Montenegro is no stranger to grand investment announcements, but few have generated as much intrigue as the news that Dubai Square Mall — a mega-project valued at 49 billion dollars globally, with a Montenegrin extension planned as part of regional expansion — could break ground within three years. The announcement, widely circulated on Analitika, local business portals and social media, has sparked reactions ranging from enthusiasm to anxiety. The project has become a lens through which Montenegro’s complicated relationship with foreign investment, urban development, and economic dependency can be examined.
For many, the news signals opportunity. Montenegro’s economy has long depended on external capital, especially in real estate, tourism and construction. A project of this scale carries obvious attractions: construction jobs, retail employment, increased tax revenue, new supply-chain networks, and a symbolic association with one of the world’s most ambitious retail conglomerates. In a region where high-value private investment is inconsistent, the arrival of a global developer can be interpreted as validation — a sign that Montenegro is seen as stable, safe, EU-oriented and increasingly desirable.

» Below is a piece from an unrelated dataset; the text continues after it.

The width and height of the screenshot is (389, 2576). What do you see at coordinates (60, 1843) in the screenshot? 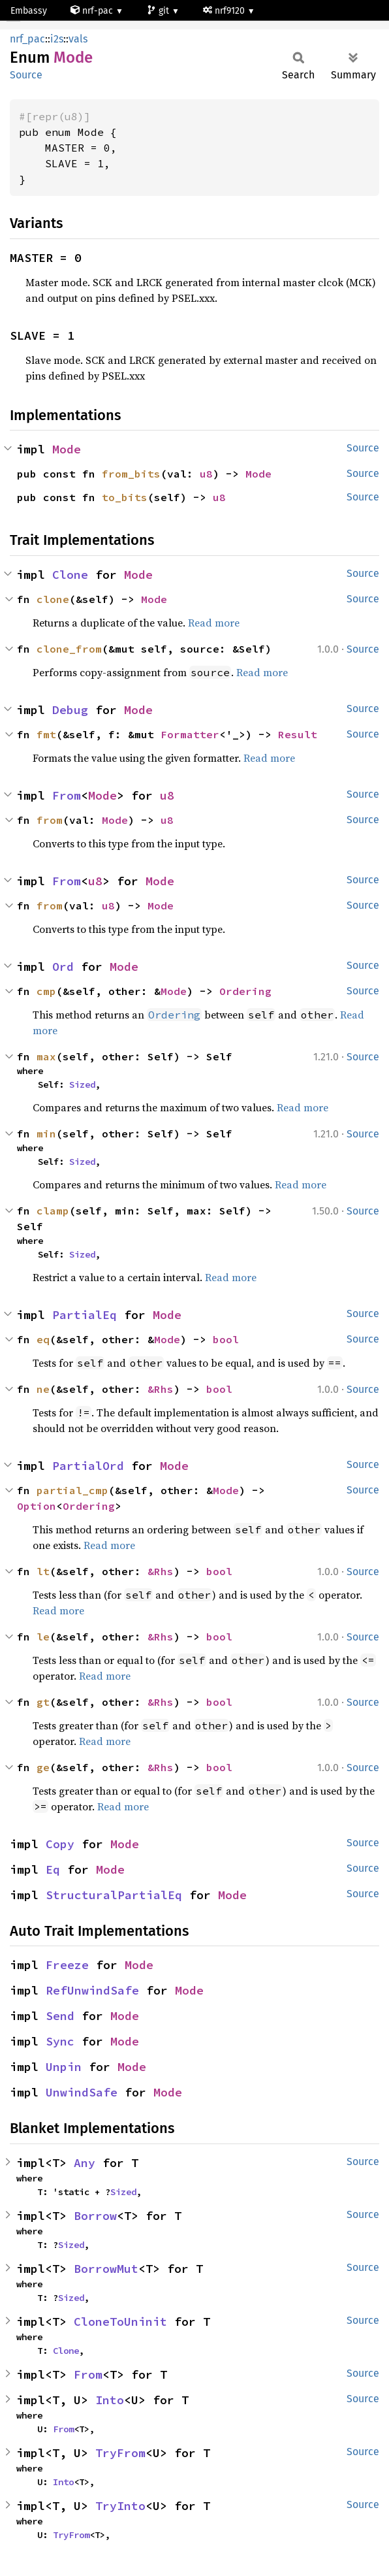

But beneath the surface enthusiasm lie deeper concerns — concerns that have become familiar to Montenegro in the past 15 years of foreign-investment-driven development. Locals question whether a mega-mall fits the urban scale or social needs of their cities. Some warn that the country risks becoming an “investment playground” where foreign developers shape urban identity while municipal authorities scramble to adjust infrastructure retroactively. And many ask, with rising frustration, whether such projects truly generate long-term value for Montenegrins — or merely contribute to speculative, consumption-driven growth that inflates real-estate prices while widening inequality.
The debate is most intense in Podgorica and coastal municipalities, where public infrastructure already struggles to keep pace with rapid population inflows. Montenegro’s transport corridors, utilities networks and zoning regimes are patchwork systems stretched by seasonal tourism, construction booms and uneven planning. A mega-mall may stimulate economic activity, but it also places immense pressure on road networks, water supply, waste-management systems and public mobility.
Urban planners interviewed by local portals argue that Montenegro cannot continue approving large-scale developments without a coherent national urban strategy. Past experience — from Budva’s chaotic waterfront growth to Tivat’s ultra-high-end enclaves — demonstrates the cost of ad-hoc zoning. Developers build efficiently; governments catch up inefficiently. The result is a pattern of uncoordinated urban expansion that benefits investors in the short term but burdens municipalities in the long term.
Environmental concerns also loom large. Montenegro markets itself as an ecological state, yet major developments often test the country’s ability to enforce environmental standards. A mall of this scale will require vast land use, constant resource input, and new transport infrastructure — all of which may clash with Montenegro’s fragile ecological balance. Activists argue that while hotels, ports and tourism villages at least align with the national strategy of “sustainable high-end tourism,” a mega-mall risks being the wrong model at the wrong time.
Then there is the retail question. Montenegro’s domestic retail ecosystem is small and already dominated by foreign brands, with limited space for local producers. A mega-mall threatens to accelerate this trend. Small businesses fear displacement. Local manufacturers and artisans fear being priced out of premium retail spaces. Economists warn that without protective policies or local-sourcing requirements, such developments funnel profits outbound, not into Montenegro’s productive base.
Yet supporters counter that Montenegro cannot afford to be selective. The economy needs diversification beyond tourism and real estate. Retail development, logistics, entertainment and services can create thousands of jobs and broaden the economic structure. They point to success stories such as Podgorica’s Delta City 15 years ago — initially controversial, now a fixture of the city’s economy and social life.
What the Dubai Square Mall debate exposes is a deeper tension: Montenegro wants investment, but not dependency; growth, but not distortion; modernisation, but not identity loss.
The country’s challenge is not whether to accept or reject foreign mega-projects — but how to integrate them into a development framework that strengthens Montenegro rather than stretches its limits. This means zoning reform, environmental enforcement, infrastructure planning, and clear rules around local-participation requirements.
If Montenegro embraces this project strategically — with transparency, regulation and long-term vision — a mega-mall could anchor new jobs and new urban opportunities. But if it is rushed, politicised or poorly integrated, it risks becoming another symbol of unbalanced development: a shiny monument towering above unresolved local problems.
The project’s next steps will reveal which path Montenegro intends to take.